Transistors often find use as three-pin amplifier devices, in which the input and the output share one pin. Thus, the input and the output must have the same voltage at this pin. On the other hand, a four-pin amplifier could isolate the circuit's input and output. Using optoisolators, you can design a four-pin Class AB amplifier. Although the output voltage of an optoisolator curtails its usefulness, you can add discrete transistors to form an isolated amplifier.

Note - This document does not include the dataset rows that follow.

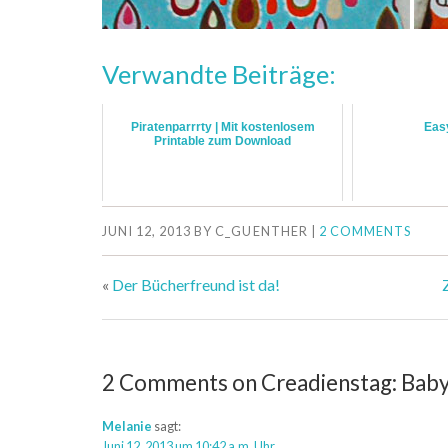
Verwandte Beiträge:
Piratenparrrty | Mit kostenlosem
Easy
Printable zum Download
JUNI 12, 2013
BY
C_GUENTHER
|
2 COMMENTS
«
Der Bücherfreund ist da!
2 Comments on Creadienstag: Babyk
Melanie
sagt:
Juni 12, 2013 um 10:42 a.m. Uhr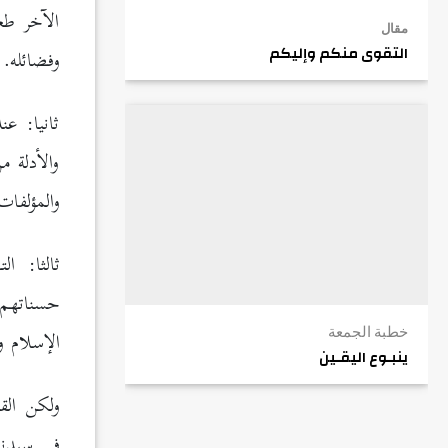
الآخر طع
مقال
وفضائله.
التقوى منكم وإليكم
ثانيا: ع
والأدلة م
والمؤلفات 
ثالثا: ا
حسناتهم 
الإسلام و
خطبة الجمعة
ينبـوع اليقـين
ولكن الق
في سيدن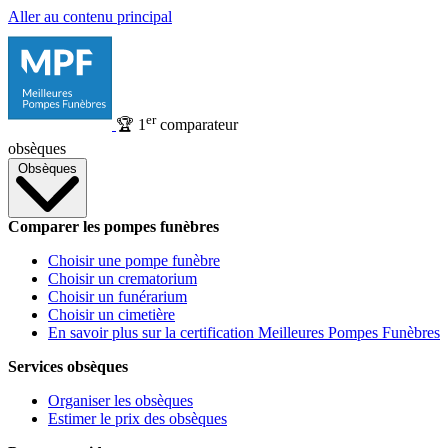
Aller au contenu principal
er
🏆
1
comparateur
obsèques
Obsèques
Comparer les pompes funèbres
Choisir une pompe funèbre
Choisir un crematorium
Choisir un funérarium
Choisir un cimetière
En savoir plus sur la certification Meilleures Pompes Funèbres
Services obsèques
Organiser les obsèques
Estimer le prix des obsèques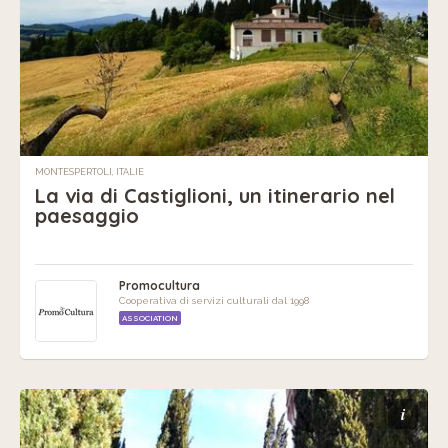
MONTESPERTOLI, ITALIE
La via di Castiglioni, un itinerario nel
paesaggio
Promocultura
Cooperativa di servizi culturali dal 1998
ASSOCIATION
i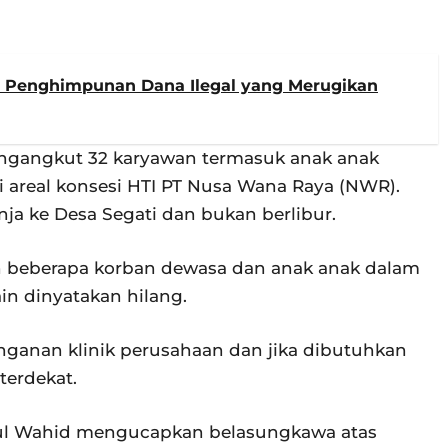
s Penghimpunan Dana Ilegal yang Merugikan
engangkut 32 karyawan termasuk anak anak
i areal konsesi HTI PT Nusa Wana Raya (NWR).
ja ke Desa Segati dan bukan berlibur.
n beberapa korban dewasa dan anak anak dalam
in dinyatakan hilang.
ganan klinik perusahaan dan jika dibutuhkan
terdekat.
dul Wahid mengucapkan belasungkawa atas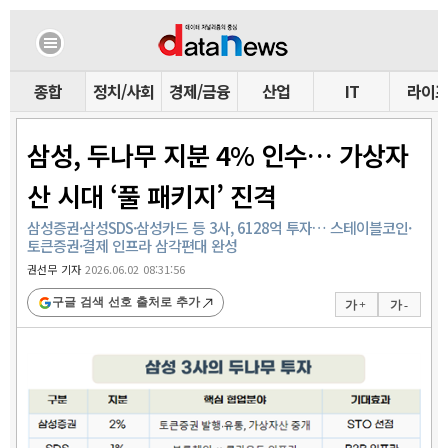
종합
정치/사회
경제/금융
산업
IT
라이
삼성, 두나무 지분 4% 인수… 가상자
산 시대 ‘풀 패키지’ 진격
삼성증권·삼성SDS·삼성카드 등 3사, 6128억 투자… 스테이블코인·
토큰증권·결제 인프라 삼각편대 완성
권선무 기자
2026.06.02 08:31:56
구글 검색 선호 출처로 추가
가 +
가 -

Figure 1 shows an example of a simple, 1-kV-p-p Class AB inverting amplifier that uses two identical floating-amplifier cells. The frequency response is dc to 20 kHz at full gain. You can achieve higher frequencies but at lower gains. The ratio of resistors R₂ and R₁ sets the gain. This circuit eliminates the need for many voltage-shifting components, which are typical of a standard circuit design. The positive and the negative cells are driven out of phase. The 15V and –15V and resistors R₄ and R₅ provide the necessary bias to guarantee that the output transistors are always on. Careful trimming of R₄ and R₅ can remove the output crossover distortion. Zener diodes D₁ and D₂ keep the optoisolator photodiodes back-biased at 6.2V. Resistors R₁₀, R₁₁, R₁₂, and R₁₃ supply some negative feedback to the output transistors. You must mount the four STW8N80 N-channel MOSFETs on suitable heat sinks to keep them cool. The circuit requires no active short-circuit protection. One pair of 125-mA currents across the high-voltage supply lines is sufficient to safeguard the circuit from destruction.

Figure 2 shows the square response at 10 kHz. There are no overshoots or undershoots, and the rising edge is almost antisymmetric with respect to the trailing edge. Figure 3 shows the sine-wave response at 20 kHz. Both outputs are 1 kV p-p.